By Timothy Bartik, Brad Hershbein, Kathleen Bolter and Kyle Huisman

It’s common wisdom that U.S. economic growth in recent decades has been concentrated in a few large, high-tech coastal or Sun Belt centers, while former industrial areas have suffered. Our new research shows that this view isn’t entirely wrong, but it is incomplete.

For example, while the economic success of big, coastal cities such as San Francisco and Seattle has been widely celebrated, less attention has been paid to the growth in mid-size “heartland” cities such as Canton, Ohio; Madison, Wisconsin; and Omaha, Nebraska. 

The trouble with the common wisdom is that raw differences between places don’t compare apples to apples. It’s relatively easy to calculate how fast earnings have grown in different labor markets, but these superficial comparisons can produce an inaccurate picture of which areas have been succeeding—and why. 

For a better comparison, we created a measure of real earnings growth that adjusts not only for overall inflation but also for changes in local prices and the labor market’s demographic composition. Adjusting for prices and demographics is critical because we are interested not just in the number of dollars people earn, but in their overall economic well-being, which can be heavily influenced by the characteristics of where they live.  

Prices matter because earnings go farther in Manchester, New Hampshire, than in neighboring Boston, for instance. Skyrocketing housing costs can swiftly cancel out increased earnings, leaving residents no better off. Growth in real wages and real earnings—adjusted for local prices and inflation—can look quite different from the more visible trends in unadjusted wages and earnings. 

Demographics matter, too. For instance, if the share of college graduates in a place rises and nothing else changes, average annual earnings in that place will likely rise, too, because people with college degrees tend to earn more than those without. But these averages don’t tell us whether college graduates (or non-graduates) actually earn more than they did before—just that there are more graduates living in that area. 

Our new measures allow us to make comparisons between places on a more equitable basis. We examine changes in real earnings in US commuting zones (CZs), groups of counties with commuting and economic ties. We adjust earnings to effectively equalize age, gender, race, and education across areas, and we further adjust for differences in housing prices, to create measures of a CZ’s economic success between 2000 and 2019.  

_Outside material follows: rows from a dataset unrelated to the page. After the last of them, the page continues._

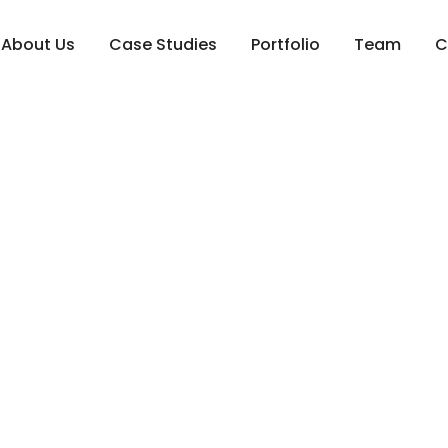
About Us
Case Studies
Portfolio
Team
C
intenance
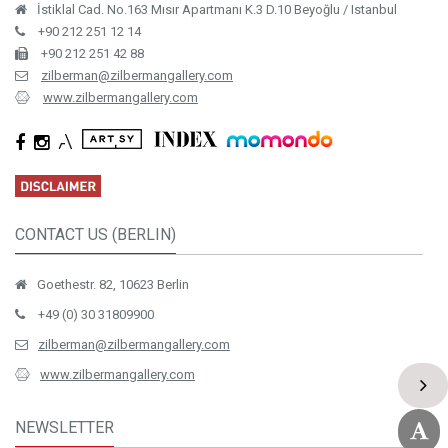
İstiklal Cad. No.163 Mısır Apartmanı K.3 D.10 Beyoğlu / Istanbul
+90 212 251 12 14
+90 212 251 42 88
zilberman@zilbermangallery.com
www.zilbermangallery.com
CONTACT US (BERLIN)
Goethestr. 82, 10623 Berlin
+49 (0) 30 31809900
zilberman@zilbermangallery.com
www.zilbermangallery.com
NEWSLETTER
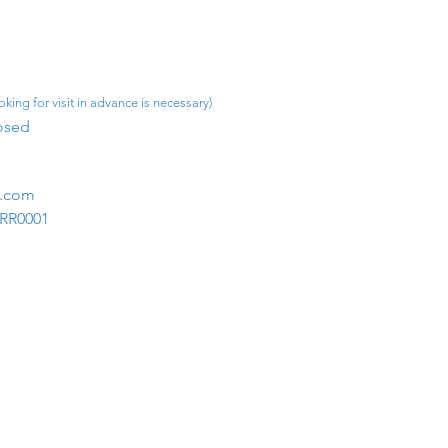
king for visit in advance is necessary)
osed​
m.com
1RR0001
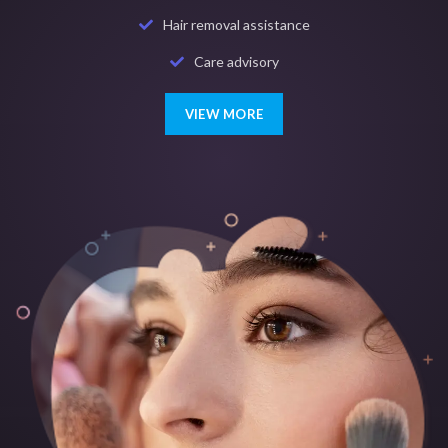
Hair removal assistance
Care advisory
VIEW MORE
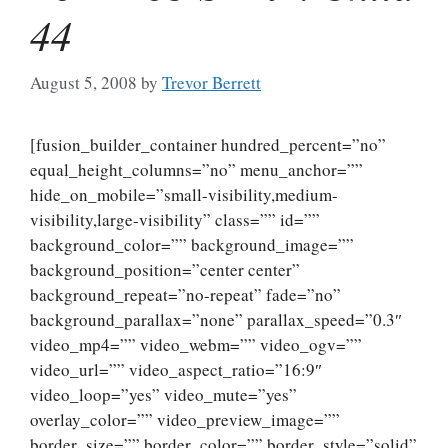
44
August 5, 2008
by
Trevor Berrett
[fusion_builder_container hundred_percent=”no”
equal_height_columns=”no” menu_anchor=””
hide_on_mobile=”small-visibility,medium-
visibility,large-visibility” class=”” id=””
background_color=”” background_image=””
background_position=”center center”
background_repeat=”no-repeat” fade=”no”
background_parallax=”none” parallax_speed=”0.3″
video_mp4=”” video_webm=”” video_ogv=””
video_url=”” video_aspect_ratio=”16:9″
video_loop=”yes” video_mute=”yes”
overlay_color=”” video_preview_image=””
border_size=”” border_color=”” border_style=”solid”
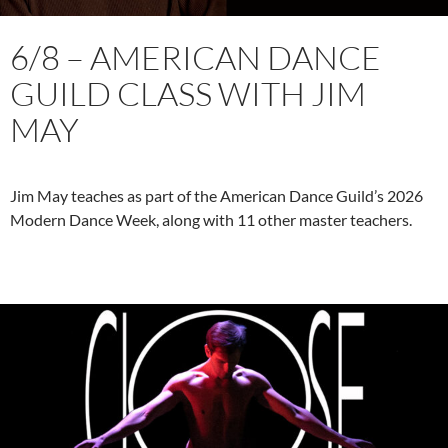
6/8 – AMERICAN DANCE
GUILD CLASS WITH JIM
MAY
Jim May teaches as part of the American Dance Guild’s 2026
Modern Dance Week, along with 11 other master teachers.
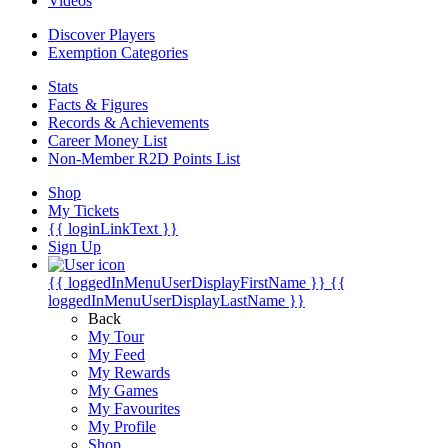
Videos
Discover Players
Exemption Categories
Stats
Facts & Figures
Records & Achievements
Career Money List
Non-Member R2D Points List
Shop
My Tickets
{{ loginLinkText }}
Sign Up
{{ loggedInMenuUserDisplayFirstName }}
{{
loggedInMenuUserDisplayLastName }}
Back
My Tour
My Feed
My Rewards
My Games
My Favourites
My Profile
Shop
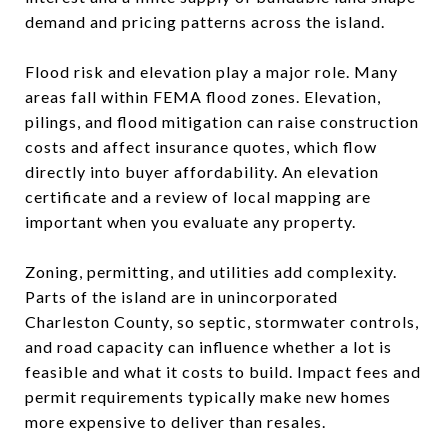
demand and pricing patterns across the island.
Flood risk and elevation play a major role. Many
areas fall within FEMA flood zones. Elevation,
pilings, and flood mitigation can raise construction
costs and affect insurance quotes, which flow
directly into buyer affordability. An elevation
certificate and a review of local mapping are
important when you evaluate any property.
Zoning, permitting, and utilities add complexity.
Parts of the island are in unincorporated
Charleston County, so septic, stormwater controls,
and road capacity can influence whether a lot is
feasible and what it costs to build. Impact fees and
permit requirements typically make new homes
more expensive to deliver than resales.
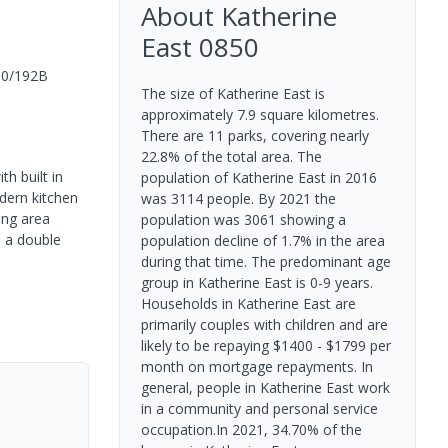
About
Katherine
East
0850
10/192B
The size of Katherine East is
approximately 7.9 square kilometres.
There are 11 parks, covering nearly
22.8% of the total area. The
h built in
population of Katherine East in 2016
dern kitchen
was 3114 people. By 2021 the
ing area
population was 3061 showing a
o a double
population decline of 1.7% in the area
during that time. The predominant age
group in Katherine East is 0-9 years.
Households in Katherine East are
primarily couples with children and are
likely to be repaying $1400 - $1799 per
month on mortgage repayments. In
general, people in Katherine East work
in a community and personal service
occupation.In 2021, 34.70% of the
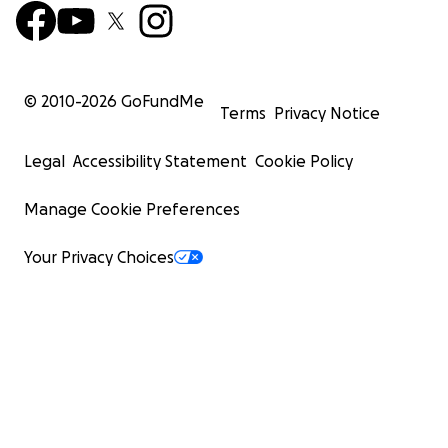
© 2010-
2026
GoFundMe
Terms
Privacy Notice
Legal
Accessibility Statement
Cookie Policy
Manage Cookie Preferences
Your Privacy Choices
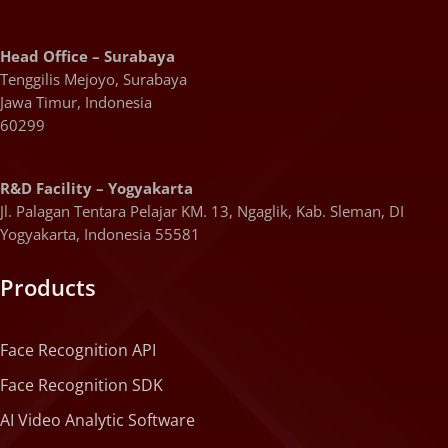
Head Office – Surabaya
Tenggilis Mejoyo, Surabaya
Jawa Timur, Indonesia
60299
R&D Facility – Yogyakarta
Jl. Palagan Tentara Pelajar KM. 13, Ngaglik, Kab. Sleman, DI
Yogyakarta, Indonesia 55581
Products
Face Recognition API
Face Recognition SDK
AI Video Analytic Software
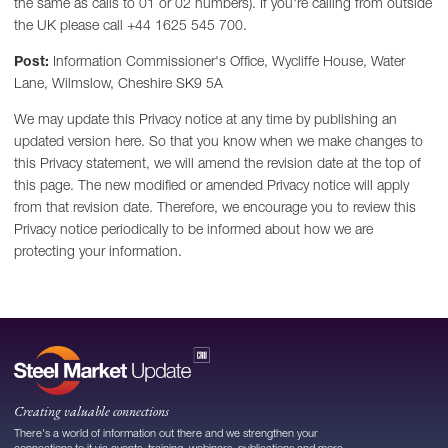
the same as calls to 01 or 02 numbers). If you're calling from outside
the UK please call +44 1625 545 700.
Post:
Information Commissioner's Office, Wycliffe House, Water
Lane, Wilmslow, Cheshire SK9 5A
We may update this Privacy notice at any time by publishing an
updated version here. So that you know when we make changes to
this Privacy statement, we will amend the revision date at the top of
this page. The new modified or amended Privacy notice will apply
from that revision date. Therefore, we encourage you to review this
Privacy notice periodically to be informed about how we are
protecting your information.
Creating valuable connections
There's a world of information out there and we strengthen your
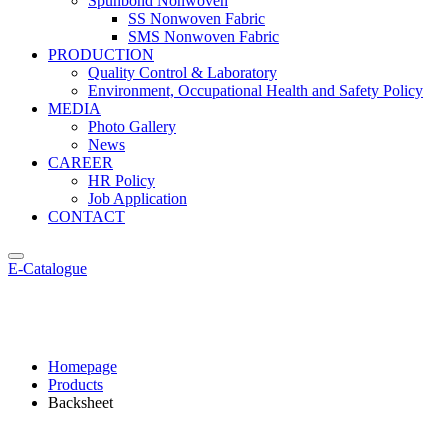
Spunbond Nonwoven
SS Nonwoven Fabric
SMS Nonwoven Fabric
PRODUCTION
Quality Control & Laboratory
Environment, Occupational Health and Safety Policy
MEDIA
Photo Gallery
News
CAREER
HR Policy
Job Application
CONTACT
E-Catalogue
Backsheet
Homepage
Products
Backsheet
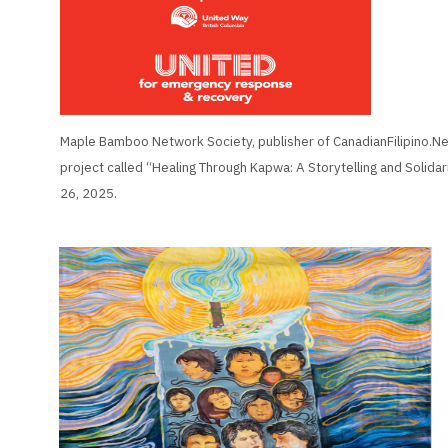
Maple Bamboo Network Society, publisher of CanadianFilipino.Net
project called “Healing Through Kapwa: A Storytelling and Solidar
26, 2025.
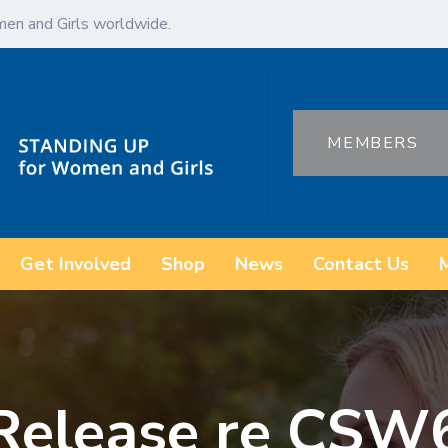
en and Girls worldwide.
MEMBERS
Get Involved
Shop
News
Contact Us
 Release re CSW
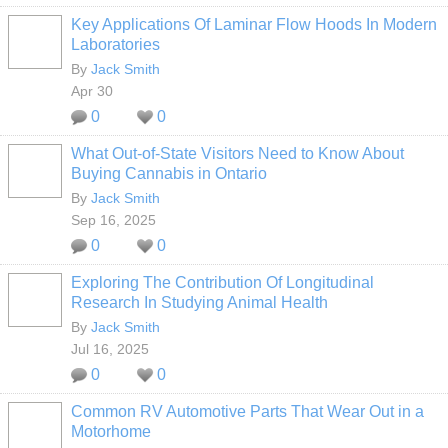
Key Applications Of Laminar Flow Hoods In Modern
Laboratories
By
Jack Smith
Apr 30
0
0
What Out-of-State Visitors Need to Know About
Buying Cannabis in Ontario
By
Jack Smith
Sep 16, 2025
0
0
Exploring The Contribution Of Longitudinal
Research In Studying Animal Health
By
Jack Smith
Jul 16, 2025
0
0
Common RV Automotive Parts That Wear Out in a
Motorhome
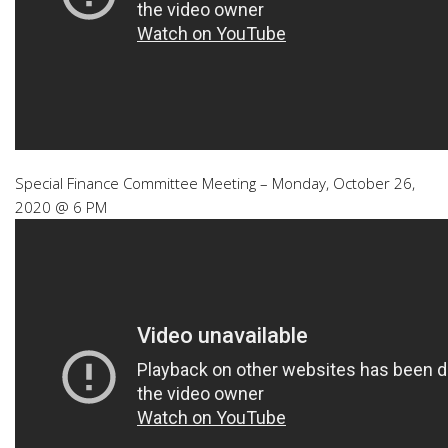
Special Finance Committee Meeting – Monday, October 26,
2020 @ 6 PM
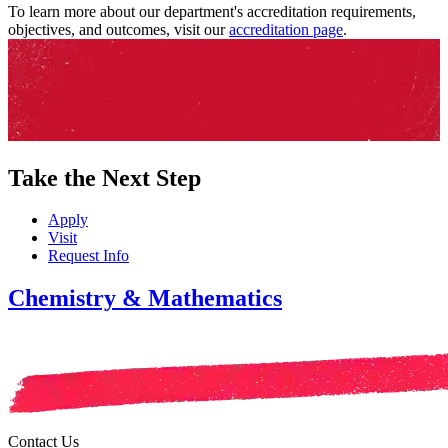
To learn more about our department's accreditation requirements,
objectives, and outcomes, visit our
accreditation page
.
Take the Next Step
Apply
Visit
Request Info
Chemistry & Mathematics
Contact Us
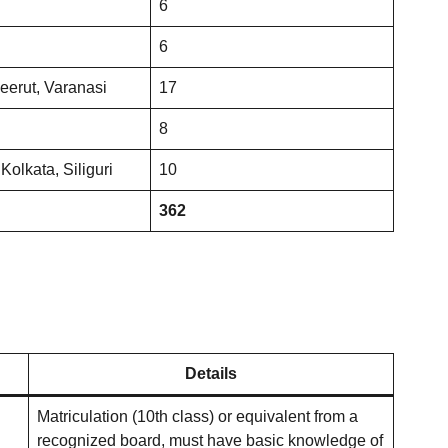
6
6
eerut, Varanasi
17
8
Kolkata, Siliguri
10
362
Details
Matriculation (10th class) or equivalent from a
recognized board, must have basic knowledge of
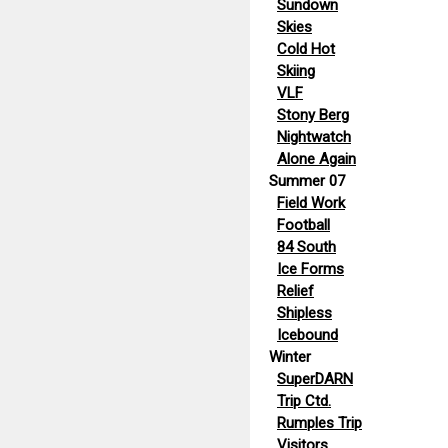
Sundown
Skies
Cold Hot
Skiing
VLF
Stony Berg
Nightwatch
Alone Again
Summer 07
Field Work
Football
84 South
Ice Forms
Relief
Shipless
Icebound
Winter
SuperDARN
Trip Ctd.
Rumples Trip
Visitors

As the map below shows, we find some expected patterns—and some surprises. Among the more populous CZs, many of the booming areas are high-tech centers such as Seattle, San Francisco, and Boston-adjacent Manchester. However, the large CZ with the highest earnings growth is Pittsburgh, which grew more than 10 percent. Although Pittsburgh does have a substantial tech presence thanks in part to Carnegie Mellon University, it's often overlooked in stories about economic growth. 
Among mid-size CZs, many prospering areas are heartland centers, including Omaha, Nebraska; Des Moines, Iowa; Madison and Milwaukee, Wisconsin; Canton, Ohio; and Johnstown, Pennsylvania. This eclectic set of CZs has diverse reasons for growth, including government (state capitals), natural resources, tourism, and other sectors.

Map showing economic growth by communting zone

Comparing apples to apples upends the traditional understanding about economic growth during the past two decades. And the picture it reveals is heartening: while big, high-tech centers have indeed thrived, America’s economic growth has been broader and more widespread than that caricature suggests.

Our new interactive data tool allows researchers and economic development organizations to use these new measures to benchmark how their community did in the first two decades of the 21st century compared to peer communities in the US. Users can explore comparisons both for overall populations and for groups defined by age, gender, race and ethnicity, and education. (The data tool uses core-based statistical areas (CBSAs) as the unit of geography, as these might be more recognizable to many users than CZs. Our results are similar for CBSAs and CZs.) The entire database, which contains data at the level of both CBSAs and CZs, can be downloaded for further research and policy analysis.

Details of how the measures of economic growth are constructed are available in the report, “Broadly Shared Local Economic Success Since 2000: New Measures and New Lessons for Communities,” by Timothy J. Bartik, Brad Hershbein, Kathleen Bolter, and Kyle Huisman.